All estimated regression coefficients are statistically significant. Despite a lower R2 for equation (3.1) of 0.16, the estimated regression coefficient for the growth of manufacturing output is statistically significant and has the correct positive sign. This finding is also supported by the positive regression coefficient estimated for the growth of manufacturing output in equation (3.2). Hence as manufacturing output increases, productivity in the non- manufacturing sector or GOP per employed person increases as well, and this result accords
with the a priori prediction. The estimated regression results for equations (3.2)and (3.3) are very encouraging. The R2for equation (3.2) is high at 0.73 and equation (3.3) also indicates sound model prediction with an R2of 0.38. Most importantly, the regression coefficients for the growth of employment in non-manufacturing (both equations) are consistent with the a priori prediction in that they have the correct negative sign. Hence the slower employment growth outside of manufacturing,the faster overall productivity grows in South Africa.

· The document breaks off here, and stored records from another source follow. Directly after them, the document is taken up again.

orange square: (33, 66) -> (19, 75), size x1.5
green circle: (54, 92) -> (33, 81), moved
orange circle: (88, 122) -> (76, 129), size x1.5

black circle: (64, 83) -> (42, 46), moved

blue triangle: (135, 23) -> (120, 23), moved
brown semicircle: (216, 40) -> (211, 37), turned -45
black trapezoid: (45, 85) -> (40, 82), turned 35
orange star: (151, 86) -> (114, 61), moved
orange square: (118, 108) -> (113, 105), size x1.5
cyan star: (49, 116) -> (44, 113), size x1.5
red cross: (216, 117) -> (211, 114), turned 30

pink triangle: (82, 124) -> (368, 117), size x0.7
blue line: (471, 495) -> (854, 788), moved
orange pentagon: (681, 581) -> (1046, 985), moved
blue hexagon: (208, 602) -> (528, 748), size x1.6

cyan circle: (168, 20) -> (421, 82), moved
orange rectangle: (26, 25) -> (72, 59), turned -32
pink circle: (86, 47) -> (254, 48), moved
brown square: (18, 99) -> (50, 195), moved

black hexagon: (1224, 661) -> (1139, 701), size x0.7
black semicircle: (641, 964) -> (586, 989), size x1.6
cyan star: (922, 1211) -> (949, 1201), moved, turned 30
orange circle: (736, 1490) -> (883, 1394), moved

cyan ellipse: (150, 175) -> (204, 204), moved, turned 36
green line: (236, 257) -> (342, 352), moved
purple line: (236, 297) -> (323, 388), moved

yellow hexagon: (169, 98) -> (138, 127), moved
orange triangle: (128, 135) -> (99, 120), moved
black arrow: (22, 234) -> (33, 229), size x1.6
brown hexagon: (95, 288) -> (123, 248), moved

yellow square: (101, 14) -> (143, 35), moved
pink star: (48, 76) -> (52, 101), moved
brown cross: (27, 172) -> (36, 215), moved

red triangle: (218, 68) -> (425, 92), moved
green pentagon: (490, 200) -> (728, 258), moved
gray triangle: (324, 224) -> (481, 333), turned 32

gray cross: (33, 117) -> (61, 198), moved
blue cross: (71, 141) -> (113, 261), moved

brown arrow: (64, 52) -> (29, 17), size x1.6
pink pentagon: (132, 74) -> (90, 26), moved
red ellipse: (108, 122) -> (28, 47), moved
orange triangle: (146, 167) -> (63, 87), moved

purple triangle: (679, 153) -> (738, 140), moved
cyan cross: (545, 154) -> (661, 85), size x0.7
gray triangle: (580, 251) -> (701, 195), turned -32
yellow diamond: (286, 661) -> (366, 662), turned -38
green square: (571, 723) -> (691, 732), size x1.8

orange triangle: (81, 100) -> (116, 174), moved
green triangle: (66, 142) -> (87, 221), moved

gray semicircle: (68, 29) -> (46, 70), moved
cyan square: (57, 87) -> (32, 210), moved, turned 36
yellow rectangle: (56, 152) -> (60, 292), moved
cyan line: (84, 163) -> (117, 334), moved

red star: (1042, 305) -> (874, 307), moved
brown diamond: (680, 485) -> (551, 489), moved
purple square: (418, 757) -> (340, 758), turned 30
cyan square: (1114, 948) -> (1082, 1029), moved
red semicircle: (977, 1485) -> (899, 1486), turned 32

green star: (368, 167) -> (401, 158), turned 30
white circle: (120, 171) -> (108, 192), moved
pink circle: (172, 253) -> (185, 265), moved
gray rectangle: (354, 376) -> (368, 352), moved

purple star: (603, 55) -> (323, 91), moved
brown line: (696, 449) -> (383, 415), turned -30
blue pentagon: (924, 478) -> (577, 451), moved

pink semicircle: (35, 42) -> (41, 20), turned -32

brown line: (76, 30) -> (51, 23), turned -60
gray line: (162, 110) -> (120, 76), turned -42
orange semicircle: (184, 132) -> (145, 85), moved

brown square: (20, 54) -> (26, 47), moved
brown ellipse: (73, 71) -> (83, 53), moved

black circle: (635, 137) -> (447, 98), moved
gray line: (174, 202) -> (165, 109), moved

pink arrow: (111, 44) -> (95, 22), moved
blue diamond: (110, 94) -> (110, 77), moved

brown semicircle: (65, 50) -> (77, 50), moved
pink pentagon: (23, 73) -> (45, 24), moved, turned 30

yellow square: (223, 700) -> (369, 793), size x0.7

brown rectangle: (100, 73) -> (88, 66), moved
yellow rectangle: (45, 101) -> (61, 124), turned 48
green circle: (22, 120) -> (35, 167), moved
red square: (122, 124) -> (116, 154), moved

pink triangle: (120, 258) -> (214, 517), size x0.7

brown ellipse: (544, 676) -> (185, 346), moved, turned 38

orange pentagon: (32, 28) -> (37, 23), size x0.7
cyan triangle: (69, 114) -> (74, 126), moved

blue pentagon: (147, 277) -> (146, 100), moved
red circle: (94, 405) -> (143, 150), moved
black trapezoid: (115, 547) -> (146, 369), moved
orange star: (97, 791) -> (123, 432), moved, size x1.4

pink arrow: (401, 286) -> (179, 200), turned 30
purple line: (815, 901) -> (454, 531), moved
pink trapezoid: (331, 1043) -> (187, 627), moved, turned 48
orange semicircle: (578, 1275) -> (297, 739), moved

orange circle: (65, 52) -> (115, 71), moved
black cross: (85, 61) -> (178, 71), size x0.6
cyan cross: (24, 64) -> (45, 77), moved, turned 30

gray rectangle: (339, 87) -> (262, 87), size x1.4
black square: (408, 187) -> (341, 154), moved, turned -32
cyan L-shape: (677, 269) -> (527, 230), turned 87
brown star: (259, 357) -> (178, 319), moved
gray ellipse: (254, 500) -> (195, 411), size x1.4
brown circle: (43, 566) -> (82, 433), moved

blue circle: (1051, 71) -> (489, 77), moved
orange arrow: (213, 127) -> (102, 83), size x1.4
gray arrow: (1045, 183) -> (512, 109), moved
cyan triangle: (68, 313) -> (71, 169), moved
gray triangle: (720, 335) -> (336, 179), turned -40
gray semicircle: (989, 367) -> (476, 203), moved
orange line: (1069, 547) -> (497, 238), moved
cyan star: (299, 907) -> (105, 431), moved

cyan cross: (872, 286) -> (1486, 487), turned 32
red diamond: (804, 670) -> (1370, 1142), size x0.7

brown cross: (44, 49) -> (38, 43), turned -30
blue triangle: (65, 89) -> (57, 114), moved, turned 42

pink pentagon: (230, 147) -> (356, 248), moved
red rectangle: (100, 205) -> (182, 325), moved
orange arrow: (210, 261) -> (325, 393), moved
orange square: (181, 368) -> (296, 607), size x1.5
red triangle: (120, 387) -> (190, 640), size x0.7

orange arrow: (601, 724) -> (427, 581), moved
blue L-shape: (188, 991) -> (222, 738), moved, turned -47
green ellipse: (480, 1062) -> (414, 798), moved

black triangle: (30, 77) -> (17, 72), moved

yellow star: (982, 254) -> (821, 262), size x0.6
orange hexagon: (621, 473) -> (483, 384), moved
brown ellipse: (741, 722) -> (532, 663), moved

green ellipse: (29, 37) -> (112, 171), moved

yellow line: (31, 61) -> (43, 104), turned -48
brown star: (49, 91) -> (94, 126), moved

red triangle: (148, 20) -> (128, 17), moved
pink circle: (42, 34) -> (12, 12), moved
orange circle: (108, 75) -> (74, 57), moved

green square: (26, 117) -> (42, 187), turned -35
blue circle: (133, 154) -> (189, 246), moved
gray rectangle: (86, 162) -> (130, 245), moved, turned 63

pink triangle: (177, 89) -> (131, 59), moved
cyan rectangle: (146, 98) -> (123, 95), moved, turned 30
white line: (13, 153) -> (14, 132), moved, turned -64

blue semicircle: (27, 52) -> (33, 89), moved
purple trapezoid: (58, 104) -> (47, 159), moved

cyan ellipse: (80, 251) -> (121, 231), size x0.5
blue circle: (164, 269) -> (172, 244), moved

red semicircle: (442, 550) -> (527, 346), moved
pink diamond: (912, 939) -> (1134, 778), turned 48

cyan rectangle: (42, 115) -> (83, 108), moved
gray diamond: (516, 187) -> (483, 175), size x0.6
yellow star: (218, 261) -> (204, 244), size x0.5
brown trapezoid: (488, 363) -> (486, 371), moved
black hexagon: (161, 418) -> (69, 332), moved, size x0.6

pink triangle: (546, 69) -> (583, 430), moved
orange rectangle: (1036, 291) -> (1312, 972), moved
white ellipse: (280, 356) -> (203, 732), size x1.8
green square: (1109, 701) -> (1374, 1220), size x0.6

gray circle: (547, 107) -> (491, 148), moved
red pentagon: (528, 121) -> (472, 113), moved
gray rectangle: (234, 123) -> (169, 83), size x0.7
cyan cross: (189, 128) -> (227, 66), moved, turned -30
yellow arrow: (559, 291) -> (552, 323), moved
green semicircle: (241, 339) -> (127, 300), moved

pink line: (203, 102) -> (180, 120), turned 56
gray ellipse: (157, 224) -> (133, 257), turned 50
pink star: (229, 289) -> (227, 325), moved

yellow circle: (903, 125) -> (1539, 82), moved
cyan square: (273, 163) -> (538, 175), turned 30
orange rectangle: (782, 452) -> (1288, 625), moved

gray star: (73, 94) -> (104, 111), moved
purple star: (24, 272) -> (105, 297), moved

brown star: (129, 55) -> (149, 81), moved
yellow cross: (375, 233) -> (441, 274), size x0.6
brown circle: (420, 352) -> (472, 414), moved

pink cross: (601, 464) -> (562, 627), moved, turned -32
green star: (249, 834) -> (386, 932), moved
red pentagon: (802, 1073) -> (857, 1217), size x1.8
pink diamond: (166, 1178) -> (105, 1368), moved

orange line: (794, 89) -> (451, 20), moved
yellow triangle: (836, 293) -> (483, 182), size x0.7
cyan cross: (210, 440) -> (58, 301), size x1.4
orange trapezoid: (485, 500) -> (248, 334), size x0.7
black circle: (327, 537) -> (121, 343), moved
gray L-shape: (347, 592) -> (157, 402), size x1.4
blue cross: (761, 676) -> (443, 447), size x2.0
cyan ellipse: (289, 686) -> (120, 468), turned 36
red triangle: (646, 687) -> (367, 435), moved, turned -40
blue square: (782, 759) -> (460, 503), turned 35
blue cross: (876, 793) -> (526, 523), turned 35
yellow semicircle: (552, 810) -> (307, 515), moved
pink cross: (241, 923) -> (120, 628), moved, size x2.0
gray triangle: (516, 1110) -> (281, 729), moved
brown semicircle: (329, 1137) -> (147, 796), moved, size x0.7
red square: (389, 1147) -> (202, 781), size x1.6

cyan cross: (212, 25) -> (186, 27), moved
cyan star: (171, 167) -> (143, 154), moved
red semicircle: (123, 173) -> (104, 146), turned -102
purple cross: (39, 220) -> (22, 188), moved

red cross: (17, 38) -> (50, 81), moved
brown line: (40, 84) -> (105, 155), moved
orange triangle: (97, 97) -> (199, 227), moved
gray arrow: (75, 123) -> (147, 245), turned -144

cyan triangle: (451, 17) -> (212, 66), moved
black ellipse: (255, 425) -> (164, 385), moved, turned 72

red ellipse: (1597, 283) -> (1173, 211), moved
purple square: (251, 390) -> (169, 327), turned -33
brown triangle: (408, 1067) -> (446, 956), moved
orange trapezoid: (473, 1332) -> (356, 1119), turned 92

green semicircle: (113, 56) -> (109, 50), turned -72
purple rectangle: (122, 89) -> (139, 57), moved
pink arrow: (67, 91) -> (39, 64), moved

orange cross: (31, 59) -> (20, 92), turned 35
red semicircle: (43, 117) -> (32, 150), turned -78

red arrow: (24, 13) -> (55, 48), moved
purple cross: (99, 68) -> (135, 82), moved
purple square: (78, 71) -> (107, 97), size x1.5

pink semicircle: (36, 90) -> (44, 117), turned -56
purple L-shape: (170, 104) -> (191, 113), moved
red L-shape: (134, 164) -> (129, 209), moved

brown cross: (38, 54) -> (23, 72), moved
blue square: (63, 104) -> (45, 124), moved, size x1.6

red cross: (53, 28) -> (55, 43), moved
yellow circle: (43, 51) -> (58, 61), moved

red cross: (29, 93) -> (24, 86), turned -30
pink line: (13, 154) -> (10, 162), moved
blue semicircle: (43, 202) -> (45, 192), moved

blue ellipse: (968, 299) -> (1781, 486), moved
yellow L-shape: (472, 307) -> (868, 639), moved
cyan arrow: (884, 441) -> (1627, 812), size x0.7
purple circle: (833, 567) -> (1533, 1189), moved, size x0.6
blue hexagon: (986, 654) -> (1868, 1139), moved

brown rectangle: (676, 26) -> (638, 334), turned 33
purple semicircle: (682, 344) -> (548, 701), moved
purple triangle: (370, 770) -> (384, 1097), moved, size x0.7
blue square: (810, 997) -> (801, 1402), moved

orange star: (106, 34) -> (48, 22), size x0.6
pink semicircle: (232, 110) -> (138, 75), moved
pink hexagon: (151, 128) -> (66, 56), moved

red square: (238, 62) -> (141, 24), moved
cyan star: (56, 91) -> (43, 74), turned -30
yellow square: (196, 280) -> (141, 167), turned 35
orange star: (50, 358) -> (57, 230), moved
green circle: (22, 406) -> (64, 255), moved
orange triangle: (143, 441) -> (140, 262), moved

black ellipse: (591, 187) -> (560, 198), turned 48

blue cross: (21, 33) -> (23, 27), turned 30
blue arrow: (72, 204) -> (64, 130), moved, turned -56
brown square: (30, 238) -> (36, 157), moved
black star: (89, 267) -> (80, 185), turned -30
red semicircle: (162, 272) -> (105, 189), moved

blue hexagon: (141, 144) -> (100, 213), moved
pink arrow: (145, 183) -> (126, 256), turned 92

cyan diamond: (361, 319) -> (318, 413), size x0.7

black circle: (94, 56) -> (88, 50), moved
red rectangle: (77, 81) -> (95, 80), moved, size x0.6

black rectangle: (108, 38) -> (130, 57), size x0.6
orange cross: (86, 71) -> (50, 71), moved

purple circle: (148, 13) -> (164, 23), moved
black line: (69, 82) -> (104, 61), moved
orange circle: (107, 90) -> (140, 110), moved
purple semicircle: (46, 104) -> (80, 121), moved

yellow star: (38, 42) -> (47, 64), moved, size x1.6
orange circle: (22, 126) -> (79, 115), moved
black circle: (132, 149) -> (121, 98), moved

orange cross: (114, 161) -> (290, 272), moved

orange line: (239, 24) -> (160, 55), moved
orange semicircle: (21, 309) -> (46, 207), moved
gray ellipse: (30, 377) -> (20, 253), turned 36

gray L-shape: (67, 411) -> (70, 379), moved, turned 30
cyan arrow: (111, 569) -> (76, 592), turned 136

The results for all three equations (equations (3.2) and (3.3) in particular) are consistent with earlier findings by Cripps and Tarling (1973), Thirlwall (1987), Drakopoulos and Theodossiou (1991) and Thirlwall (1999). The conclusion is that there is a strong positive correlation between the growth of manufacturing output and the growth of productivity in the non-manufacturing sector for the South African economy.
5.1.4 Conclusion
From the study undertaken and the results obtained, there is broad agreement for the application of Kaldor's growth laws to the South African economy. Therefore this study supports Kaldorian growth theory in the South African context. With reference to Thirlwall (1983:357) we can conclude as follows:
1. Manufacturing growth can be considered as an engine of GDP growth in South Africa; 2. The faster the rate of manufacturing growth, the faster the rate of productivity growth in
the South African manufacturing sector;
3. The faster the rate of manufacturing growth, the faster the overall rate of productivity growth in South Africa as, more labour used in the manufacturing sector, does not necessarily detract from growth elsewhere in the South African economy.